La mairie de Lubumbashi a vécu, mardi 19 août, une séquence pour le moins tumultueuse, illustrant une fois de plus les fractures qui minent l’institution municipale. Le déclencheur ? L’arrivée de Joyce Tunda, maire adjointe, dans ses bureaux. Son simple passage a suffi à mettre le feu aux poudres, provoquant un face-à-face tendu avec les conseillers communaux de la commune de Kampemba, présents sur place pour une audience avec le maire intérimaire.
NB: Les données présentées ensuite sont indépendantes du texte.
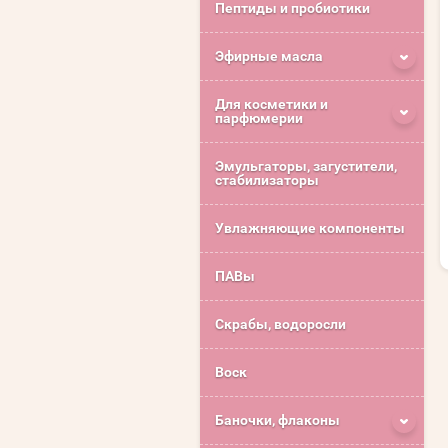
Пептиды и пробиотики
Эфирные масла
Для косметики и
парфюмерии
Эмульгаторы, загустители,
стабилизаторы
Увлажняющие компоненты
ПАВы
Скрабы, водоросли
Воск
Баночки, флаконы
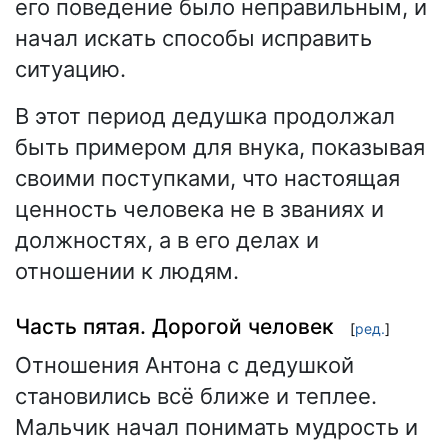
его поведение было неправильным, и
начал искать способы исправить
ситуацию.
В этот период дедушка продолжал
быть примером для внука, показывая
своими поступками, что настоящая
ценность человека не в званиях и
должностях, а в его делах и
отношении к людям.
Часть пятая. Дорогой человек
[
ред.
]
Отношения Антона с дедушкой
становились всё ближе и теплее.
Мальчик начал понимать мудрость и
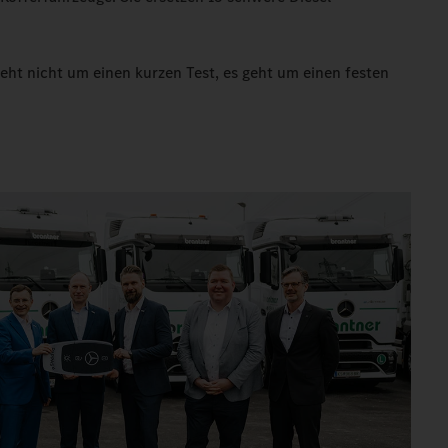
geht nicht um einen kurzen Test, es geht um einen festen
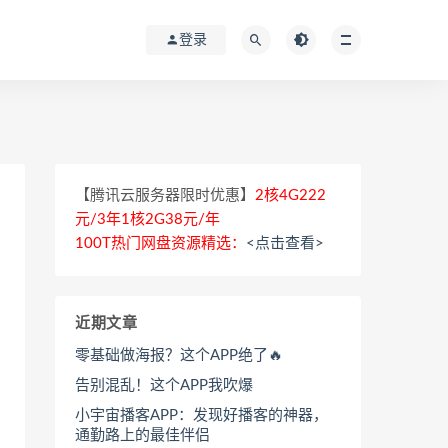
登录
【腾讯云服务器限时优惠】
2核4G222
元/3年1核2G38元/年
100T热门网盘资源精选：
<点击查看>
近期文章
零基础做海报？这个APP绝了🔥
告别混乱！这个APP我吹爆
小宇宙播客APP：发现好播客的神器，
通勤路上的最佳伴侣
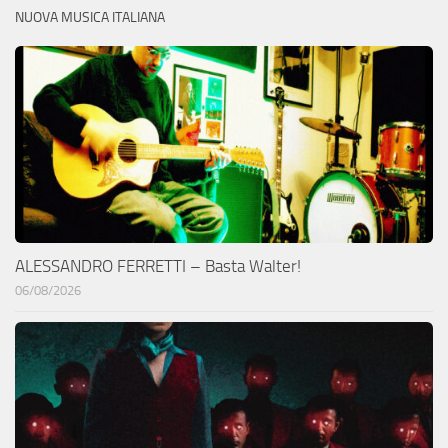
NUOVA MUSICA ITALIANA
ALESSANDRO FERRETTI – Basta Walter!
06/08/2026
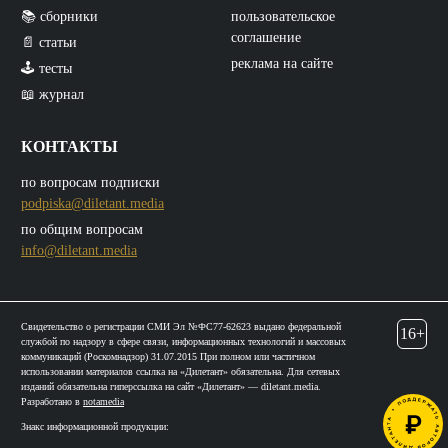
📚 сборники
пользовательское
соглашение
📄 статьи
реклама на сайте
🕹️ тесты
📖 журнал
КОНТАКТЫ
по вопросам подписки
podpiska@diletant.media
по общим вопросам
info@diletant.media
Свидетельство о регистрации СМИ Эл №ФС77-62623 выдано федеральной
16+
службой по надзору в сфере связи, информационных технологий и массовых
коммуникаций (Роскомнадзор) 31.07.2015 При полном или частичном
использовании материалов ссылка на «Дилетант» обязательна. Для сетевых
изданий обязательна гиперссылка на сайт «Дилетант» — diletant.media.
Разработано в
notamedia
Знакс информационной продукции:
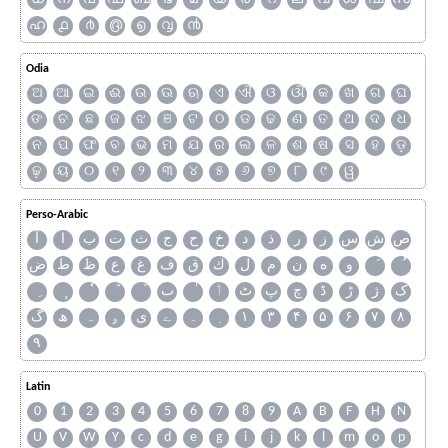
ഹ
൧
൪
൫
൭
൮
൯
Odia
ଅ
ଆ
ଇ
ଈ
ଉ
ଊ
ଋ
ଏ
ଐ
ଓ
ଔ
କ
ଖ
ଗ
ଘ
ଙ
ଚ
ଛ
ଜ
ଝ
ଞ
ଟ
ଠ
ଡ
ଢ
ଣ
ତ
ଥ
ଦ
ଧ
ନ
ପ
ଫ
ବ
ଭ
ମ
ଯ
ର
ଲ
ଳ
ଶ
ଷ
ସ
ହ
ଡ଼
ଢ଼
ୟ
୦
୧
୨
୩
୪
୫
୬
୭
୮
୯
ୱ
Perso-Arabic
ص
ش
س
ز
ر
ذ
د
خ
ح
ج
ث
ت
ب
ا
آ
و
ه
ن
م
ل
ك
ق
ف
غ
ع
ظ
ط
ض
ک
ژ
ڑ
ڈ
چ
پ
ٹ
ٲ
ٮ
گ
ھ
ہ
ۄ
ی
ے
۔
۱
۳
۴
۵
۶
۷
۸
۹
Latin
0
1
2
3
4
5
6
7
8
9
A
B
F
H
N
U
V
W
Y
c
d
e
g
i
j
k
l
m
o
p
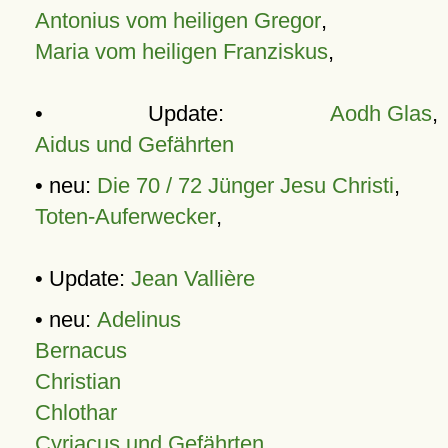
Antonius vom heiligen Gregor
,
Maria vom heiligen Franziskus
,
• Update:
Aodh Glas
,
Aidus und Gefährten
• neu:
Die 70 / 72 Jünger Jesu Christi
,
Toten-Auferwecker
,
• Update:
Jean Vallière
• neu:
Adelinus
Bernacus
Christian
Chlothar
Cyriacus und Gefährten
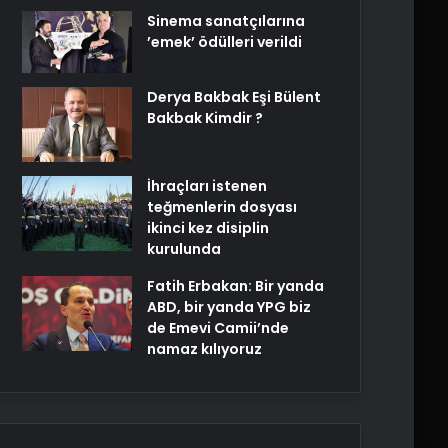
Sinema sanatçılarına
’emek’ ödülleri verildi
Derya Bakbak Eşi Bülent
Bakbak Kimdir ?
İhraçları istenen
teğmenlerin dosyası
ikinci kez disiplin
kurulunda
Fatih Erbakan: Bir yanda
ABD, bir yanda YPG biz
de Emevi Camii’nde
namaz kılıyoruz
Selon le récit des élus locaux, l’incident trouve son origine dans un ordre d’évacuation qui leur aurait été intimé, un ordre qu’ils attribuent directement à l’adjointe au maire. Un manquement au respect dû à leur fonction, clament-ils, eux qui se disent les légitimes représentants du peuple. Leur indignation, capturée par une vidéo devenue virale sur les réseaux sociaux, montre des élus exaspérés, brandissant la menace d’une action en justice contre un agent de police qui aurait porté la main sur l’un des leurs. Une situation qui pose une question fondamentale : jusqu’où peut aller la tension dans la gestion des affaires municipales ?
Du côté de l’entourage de Joyce Tunda, on dépeint une version radicalement différente des événements. Il ne s’agirait pas d’un caprice autoritaire, mais d’une simple application du protocole de sécurité. À l’entrée de l’autorité municipale, le passage doit être libéré ; une mesure de routine présentée comme une nécessité administrative. La source précise que les conseillers, réunis dans la salle Wantashi, se sont levés en masse et ont improvisé une sortie vers le couloir, créant ainsi la confusion et l’agitation. Qui dit vrai ? La version protocolaire ou le récit du manque de respect ?
Cet épisode ne surgit pas ex nihilo. Il s’inscrit dans un contexte de tension municipale persistant au Haut-Katanga, où une lutte sourde pour le contrôle du fauteuil majoral oppose depuis plusieurs mois le titulaire, actuellement intérimaire, et son adjointe. Un conflit larvé qui paralyse la gouvernance locale et hypothèque le développement de la capitale cuprifère. Le conflit mairie Lubumbashi dépasse ainsi la simple altercation ponctuelle ; il est le symptôme d’une bataille plus large pour le pouvoir et l’influence.
L’élément le plus troublant dans cette affaire reste sans doute la décision du Conseil d’État. L’institution suprême a bel et bien réhabilité Joyce Tunda dans ses fonctions de maire intérimaire, invalidant de fait la légitimité de son adversaire. Pourtant, cette ordonnance, censée trancher le différend, reste lettre morte. Pourquoi une décision de justice de si haut niveau n’est-elle pas appliquée ? Cette inertie interroge sur la réalité du pouvoir des institutions face aux rapports de force politique locale RDC. Le non-respect de cette injonction judiciaire ouvre-t-il la porte à une impunité structurelle dans la gestion des villes ?
Les conseillers communaux Kampemba, pris en étau dans cette guerre de leadership, apparaissent à la fois comme des pions et des témoins gênants de cette déliquescence. Leur colère, si elle semble dirigée contre un incident précis, est aussi le reflet d’une frustration plus profonde face à un système où les jeux d’ego prennent le pas sur le service public. La situation à Lubumbashi pose in fine la question de la gouvernance des grandes villes congolaises : peuvent-elles se permettre d’être le théâtre de telles guerres intestines alors que les défis du développement urbain sont si criants ? La crédibilité de toute la politique locale RDC est en jeu.